— Exercise —
Could you set down exactly the lines that start at the one containing "В середине марта в соцсетях активно обсуждали" and end at the final line of the material below?

Content starts

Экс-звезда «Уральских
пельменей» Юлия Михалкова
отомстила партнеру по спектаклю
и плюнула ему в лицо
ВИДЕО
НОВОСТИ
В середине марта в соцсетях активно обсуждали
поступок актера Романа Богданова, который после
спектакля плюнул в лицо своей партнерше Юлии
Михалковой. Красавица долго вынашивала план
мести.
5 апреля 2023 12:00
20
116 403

Content ends

— Task answer —
В середине марта в соцсетях активно обсуждали
поступок актера Романа Богданова, который после
спектакля плюнул в лицо своей партнерше Юлии
Михалковой. Красавица долго вынашивала план
мести.
5 апреля 2023 12:00
20
116 403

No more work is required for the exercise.